This is an intensely interesting book with extensive specific details, which condensed are as follows: the colonial period extended from the end of the 15th century to the beginning of the 19th, but this narrative deals primarily with the 17th and 18th centuries. It is based on the Archives of the Indies, of the Archdiocese of Caracas, and of the Nation; records of the Academies of History and of Medicine; and private sources. Few physicians settled in the sparsely populated country till the end of the 16th century. Adapting to aboriginal customs curanderos—medicine men—were the only recourse in illness. Malaria and smallpox were the chief scourges, and respiratory ills were due to the climate. Except the few infirmaries attached to churches, the only hospital of this century was at Barquisimeto. Hunger decimated expeditionary forces until the Spanish learned to live off the country. Medicine developed slowly in the 17th century. The cultural decadence of Spain was reflected in the colonies. America produced valuable drugs—quina, ipecac, and other specifics—but practice remained at the level of curanderos, midwives, and charlatans. The poverty of the colony was due to the scarcity of minerals and dependence on agriculture for maintenance. Eleven other capitals had well established universities; that of Caracas came much later, and its chair of Medicine long afterward. During this century physicians began to immigrate, but settled in Caracas and other towns, ignoring rural areas. Fifty-six names are classified as doctors of medicine, surgeons, barber-surgeons, medico-pharmacists, and pharmacists. Most of them needed a secondary occupation; all were victims of social prejudice. Purging and bleeding were part of every therapy. Medical stagnation reflected domination of Spain.
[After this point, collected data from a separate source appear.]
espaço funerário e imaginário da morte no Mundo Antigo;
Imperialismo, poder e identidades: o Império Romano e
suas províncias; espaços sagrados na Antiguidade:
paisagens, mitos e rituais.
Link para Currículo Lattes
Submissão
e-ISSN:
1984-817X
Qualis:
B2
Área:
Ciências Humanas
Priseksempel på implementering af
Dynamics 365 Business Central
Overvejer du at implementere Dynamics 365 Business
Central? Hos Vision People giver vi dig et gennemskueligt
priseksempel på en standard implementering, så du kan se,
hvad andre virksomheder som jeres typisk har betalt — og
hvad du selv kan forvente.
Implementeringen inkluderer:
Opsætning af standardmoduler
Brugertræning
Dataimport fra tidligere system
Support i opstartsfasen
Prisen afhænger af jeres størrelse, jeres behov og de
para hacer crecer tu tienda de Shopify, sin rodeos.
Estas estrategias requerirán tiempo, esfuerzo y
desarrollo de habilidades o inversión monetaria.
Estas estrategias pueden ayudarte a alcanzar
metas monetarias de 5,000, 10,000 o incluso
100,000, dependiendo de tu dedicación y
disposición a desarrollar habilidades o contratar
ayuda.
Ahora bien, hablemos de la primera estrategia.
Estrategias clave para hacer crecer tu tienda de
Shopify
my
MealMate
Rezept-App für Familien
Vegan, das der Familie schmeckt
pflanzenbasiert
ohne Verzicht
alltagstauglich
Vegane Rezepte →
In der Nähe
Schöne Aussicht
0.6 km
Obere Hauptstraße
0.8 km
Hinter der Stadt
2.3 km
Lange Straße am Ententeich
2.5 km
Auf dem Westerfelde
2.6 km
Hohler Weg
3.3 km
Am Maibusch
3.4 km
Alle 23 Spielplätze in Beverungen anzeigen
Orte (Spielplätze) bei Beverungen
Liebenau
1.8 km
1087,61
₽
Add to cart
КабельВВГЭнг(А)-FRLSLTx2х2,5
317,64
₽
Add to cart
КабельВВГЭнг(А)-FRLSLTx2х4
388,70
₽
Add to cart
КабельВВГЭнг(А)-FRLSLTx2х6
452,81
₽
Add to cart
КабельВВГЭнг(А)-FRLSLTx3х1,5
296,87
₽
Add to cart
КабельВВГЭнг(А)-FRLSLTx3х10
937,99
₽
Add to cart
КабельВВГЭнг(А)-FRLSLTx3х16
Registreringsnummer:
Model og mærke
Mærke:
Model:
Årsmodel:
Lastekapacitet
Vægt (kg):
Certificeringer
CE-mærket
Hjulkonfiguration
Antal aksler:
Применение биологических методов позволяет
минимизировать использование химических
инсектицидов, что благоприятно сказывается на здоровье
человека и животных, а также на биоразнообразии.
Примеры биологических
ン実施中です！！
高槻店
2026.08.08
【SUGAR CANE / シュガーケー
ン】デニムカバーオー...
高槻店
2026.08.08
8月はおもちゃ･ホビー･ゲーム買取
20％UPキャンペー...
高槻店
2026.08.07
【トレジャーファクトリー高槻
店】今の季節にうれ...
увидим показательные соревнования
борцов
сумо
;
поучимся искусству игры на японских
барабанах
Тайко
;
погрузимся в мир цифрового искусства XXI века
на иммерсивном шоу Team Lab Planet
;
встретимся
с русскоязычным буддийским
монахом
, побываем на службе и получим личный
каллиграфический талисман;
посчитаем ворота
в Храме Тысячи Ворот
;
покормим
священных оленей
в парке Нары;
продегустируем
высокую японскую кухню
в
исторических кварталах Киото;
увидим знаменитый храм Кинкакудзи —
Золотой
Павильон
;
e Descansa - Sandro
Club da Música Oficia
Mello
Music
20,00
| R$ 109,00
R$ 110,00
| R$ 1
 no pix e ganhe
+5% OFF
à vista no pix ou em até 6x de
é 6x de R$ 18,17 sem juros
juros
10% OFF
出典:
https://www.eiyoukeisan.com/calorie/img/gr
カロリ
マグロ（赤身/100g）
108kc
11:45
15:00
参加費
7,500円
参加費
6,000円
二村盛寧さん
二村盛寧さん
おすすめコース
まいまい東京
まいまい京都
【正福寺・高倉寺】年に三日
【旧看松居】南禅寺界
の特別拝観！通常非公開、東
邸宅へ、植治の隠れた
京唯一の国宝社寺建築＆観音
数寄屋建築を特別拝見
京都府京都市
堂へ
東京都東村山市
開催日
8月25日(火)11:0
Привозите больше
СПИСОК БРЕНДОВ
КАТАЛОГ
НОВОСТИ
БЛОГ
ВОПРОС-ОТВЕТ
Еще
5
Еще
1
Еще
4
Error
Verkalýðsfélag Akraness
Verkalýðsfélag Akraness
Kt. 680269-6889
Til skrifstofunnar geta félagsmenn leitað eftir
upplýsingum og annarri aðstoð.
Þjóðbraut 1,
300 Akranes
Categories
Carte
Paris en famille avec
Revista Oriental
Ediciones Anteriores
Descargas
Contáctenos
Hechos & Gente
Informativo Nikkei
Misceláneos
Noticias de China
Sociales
Weaknesses were: mediocre doctors, curanderos, and lack of scientific institutions. Positive factors were: founding of 10 hospitals, separate pharmacies, contract physicians at the copper mines, and initiation of measures for public health precipitated by epidemics of bubonic plague and yellow fever. This was a transitional century for medicine.

The 18th was the century of systematic medicine, released from galenical dogmatism and religious and political domination. But “decadent Spain gave little substance to the glory of the Spanish character.” Deteriorating universities weakened medical faculties and were reflected in poor physicians. Medicine was eventually saved by the founding of Colleges of Surgery and Academies of Medicine. Medical progress in Venezuela was retarded till the autonomous provinces were united in 1786. The economy continued almost wholly agricultural. People were of 4 classes: white, mulatto, Indian, and Negro. Till after mid-century doctors were immigrants, chiefly from Spain. Fees were fixed by the Tribunal. Negative aspects: Surgeons were usually mulattos, since whites would not do manual work, and there were no surgical graduates from the College till later; preponderance of curanderos before establishment of protomedicato; doctors centralized in Caracas; insufficient hospitals; lack of scientific literature; and interference by Inquisition. Positive aspects: Chair of Medicine in Caracas, 1762, with Lorenzo Campins y Balester; protomedicato, 1777, to licence medical and pharmacy practice; and only one protomedico, always united to the Chair of Medicine. Extensions from the 17th century include: hospitals separated from asylums; contract physicians in the mines; pharmacies established in Caracas. Public health: aqueducts; control of epidemics; prophylaxis in infectious disease; and medical care of disembarking slaves.